**What is expected**. No pictures are to be included when the entries below are reproduced exactly.

*** Dataset records Section Begins ***

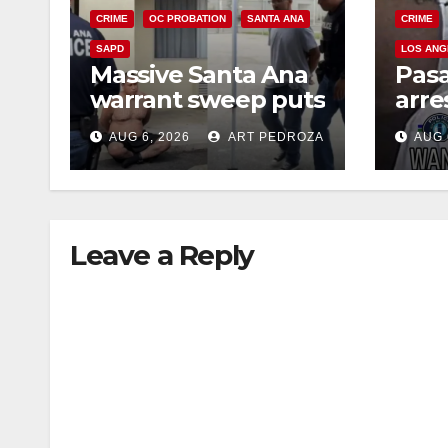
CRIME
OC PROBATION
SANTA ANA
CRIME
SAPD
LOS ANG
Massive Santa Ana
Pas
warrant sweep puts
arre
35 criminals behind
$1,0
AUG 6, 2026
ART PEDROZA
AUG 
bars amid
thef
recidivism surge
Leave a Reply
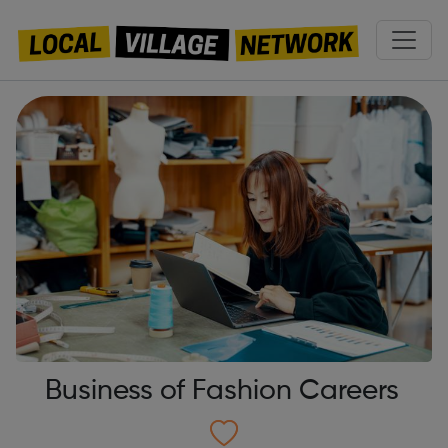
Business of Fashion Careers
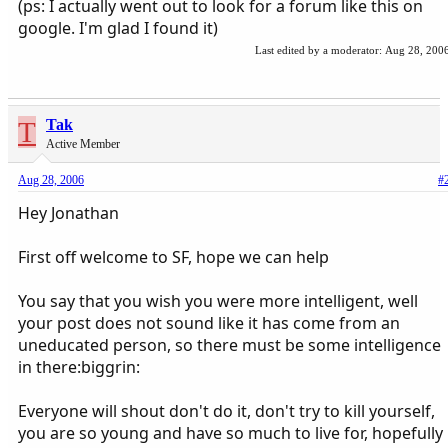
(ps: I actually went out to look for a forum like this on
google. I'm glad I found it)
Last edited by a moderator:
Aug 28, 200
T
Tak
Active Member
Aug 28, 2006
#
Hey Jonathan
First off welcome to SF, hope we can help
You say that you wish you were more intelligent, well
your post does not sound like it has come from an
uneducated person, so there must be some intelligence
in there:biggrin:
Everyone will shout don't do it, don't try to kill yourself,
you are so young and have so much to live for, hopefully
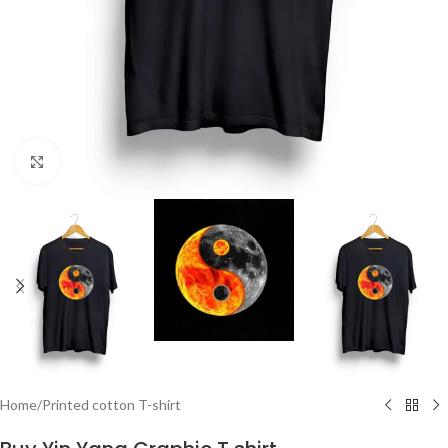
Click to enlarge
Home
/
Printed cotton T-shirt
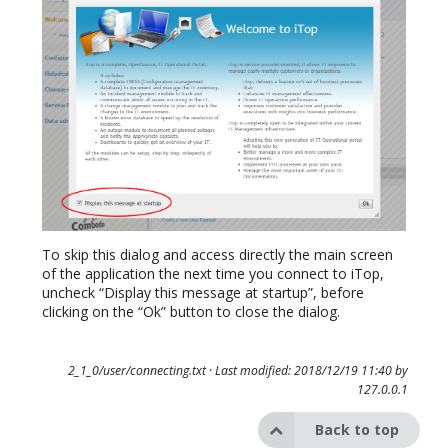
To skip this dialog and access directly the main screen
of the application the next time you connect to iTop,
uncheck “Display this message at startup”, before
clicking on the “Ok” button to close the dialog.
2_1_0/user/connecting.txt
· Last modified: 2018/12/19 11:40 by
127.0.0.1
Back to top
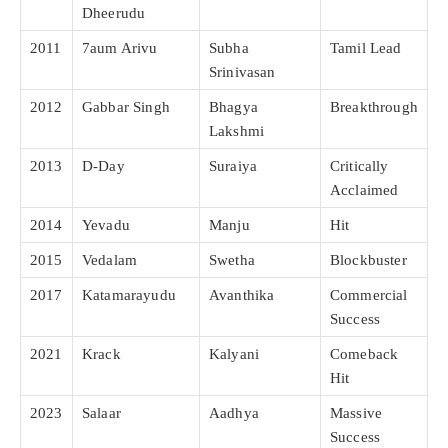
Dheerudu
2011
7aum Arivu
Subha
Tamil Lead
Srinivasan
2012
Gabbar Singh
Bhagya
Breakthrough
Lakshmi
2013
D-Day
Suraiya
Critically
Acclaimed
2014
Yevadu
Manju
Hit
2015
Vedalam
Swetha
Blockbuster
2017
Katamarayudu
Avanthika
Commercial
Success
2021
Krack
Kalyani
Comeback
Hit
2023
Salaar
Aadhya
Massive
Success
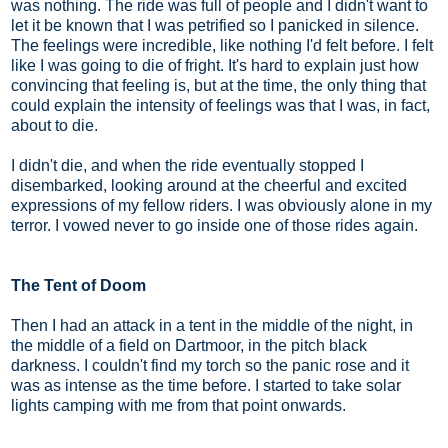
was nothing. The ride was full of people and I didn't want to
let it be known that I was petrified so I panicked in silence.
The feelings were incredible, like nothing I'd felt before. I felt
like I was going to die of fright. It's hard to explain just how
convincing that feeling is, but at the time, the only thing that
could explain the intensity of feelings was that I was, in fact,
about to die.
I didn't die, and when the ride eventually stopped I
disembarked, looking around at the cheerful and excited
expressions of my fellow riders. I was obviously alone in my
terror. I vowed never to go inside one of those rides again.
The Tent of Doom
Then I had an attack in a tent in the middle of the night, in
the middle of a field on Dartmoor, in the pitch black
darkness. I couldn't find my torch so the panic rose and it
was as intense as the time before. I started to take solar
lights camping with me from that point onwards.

*** Dataset records Section Ends ***

**Written answer**.
CRIME
OC PROBATION
SANTA ANA
CRIME
SAPD
LOS ANG
Massive Santa Ana
Pas
warrant sweep puts
arre
35 criminals behind
$1,0
AUG 6, 2026
ART PEDROZA
AUG 
bars amid
thef
recidivism surge
Leave a Reply
Business of Fashion Careers
(ps: I actually went out to look for a forum like this on
google. I'm glad I found it)
Last edited by a moderator:
Aug 28, 200
T
Tak
Active Member
Aug 28, 2006
#
Hey Jonathan
First off welcome to SF, hope we can help
You say that you wish you were more intelligent, well
your post does not sound like it has come from an
uneducated person, so there must be some intelligence
in there:biggrin:
Everyone will shout don't do it, don't try to kill yourself,
you are so young and have so much to live for, hopefully
Click to enlarge
Home
/
Printed cotton T-shirt
To skip this dialog and access directly the main screen
of the application the next time you connect to iTop,
uncheck “Display this message at startup”, before
clicking on the “Ok” button to close the dialog.
2_1_0/user/connecting.txt
· Last modified: 2018/12/19 11:40 by
127.0.0.1
Back to top
Dheerudu
2011
7aum Arivu
Subha
Tamil Lead
Srinivasan
2012
Gabbar Singh
Bhagya
Breakthrough
Lakshmi
2013
D-Day
Suraiya
Critically
Acclaimed
2014
Yevadu
Manju
Hit
2015
Vedalam
Swetha
Blockbuster
2017
Katamarayudu
Avanthika
Commercial
Success
2021
Krack
Kalyani
Comeback
Hit
2023
Salaar
Aadhya
Massive
Success
was nothing. The ride was full of people and I didn't want to
let it be known that I was petrified so I panicked in silence.
The feelings were incredible, like nothing I'd felt before. I felt
like I was going to die of fright. It's hard to explain just how
convincing that feeling is, but at the time, the only thing that
could explain the intensity of feelings was that I was, in fact,
about to die.
I didn't die, and when the ride eventually stopped I
disembarked, looking around at the cheerful and excited
expressions of my fellow riders. I was obviously alone in my
terror. I vowed never to go inside one of those rides again.
The Tent of Doom
Then I had an attack in a tent in the middle of the night, in
the middle of a field on Dartmoor, in the pitch black
darkness. I couldn't find my torch so the panic rose and it
was as intense as the time before. I started to take solar
lights camping with me from that point onwards.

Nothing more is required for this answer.